• **DATASET ENTRIES**
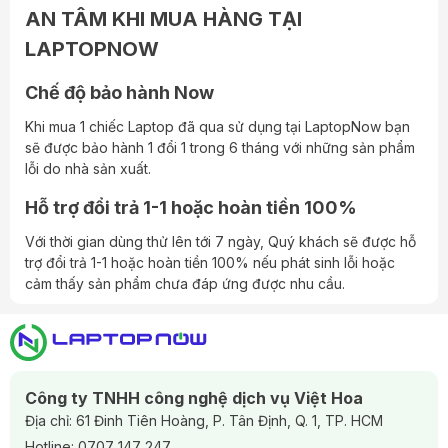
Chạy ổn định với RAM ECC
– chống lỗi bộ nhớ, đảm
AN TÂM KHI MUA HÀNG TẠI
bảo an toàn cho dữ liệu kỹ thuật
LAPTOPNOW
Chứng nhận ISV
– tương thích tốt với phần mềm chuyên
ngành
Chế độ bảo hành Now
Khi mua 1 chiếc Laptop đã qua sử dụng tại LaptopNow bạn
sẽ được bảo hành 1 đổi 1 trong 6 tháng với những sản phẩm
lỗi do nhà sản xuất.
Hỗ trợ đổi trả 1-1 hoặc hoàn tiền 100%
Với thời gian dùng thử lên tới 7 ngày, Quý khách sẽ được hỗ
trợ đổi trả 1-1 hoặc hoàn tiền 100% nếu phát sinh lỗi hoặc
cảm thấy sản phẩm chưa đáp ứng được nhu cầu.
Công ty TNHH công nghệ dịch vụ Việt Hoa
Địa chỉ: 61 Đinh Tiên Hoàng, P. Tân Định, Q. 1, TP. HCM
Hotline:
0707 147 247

• **WORK ORDER**
Taking the line with "Chứng nhận ISV" as the first, copy every line through the end of the entries above exactly, with no others.

• **SOLUTION**
Chứng nhận ISV
– tương thích tốt với phần mềm chuyên
ngành
Chế độ bảo hành Now
Khi mua 1 chiếc Laptop đã qua sử dụng tại LaptopNow bạn
sẽ được bảo hành 1 đổi 1 trong 6 tháng với những sản phẩm
lỗi do nhà sản xuất.
Hỗ trợ đổi trả 1-1 hoặc hoàn tiền 100%
Với thời gian dùng thử lên tới 7 ngày, Quý khách sẽ được hỗ
trợ đổi trả 1-1 hoặc hoàn tiền 100% nếu phát sinh lỗi hoặc
cảm thấy sản phẩm chưa đáp ứng được nhu cầu.
Công ty TNHH công nghệ dịch vụ Việt Hoa
Địa chỉ: 61 Đinh Tiên Hoàng, P. Tân Định, Q. 1, TP. HCM
Hotline:
0707 147 247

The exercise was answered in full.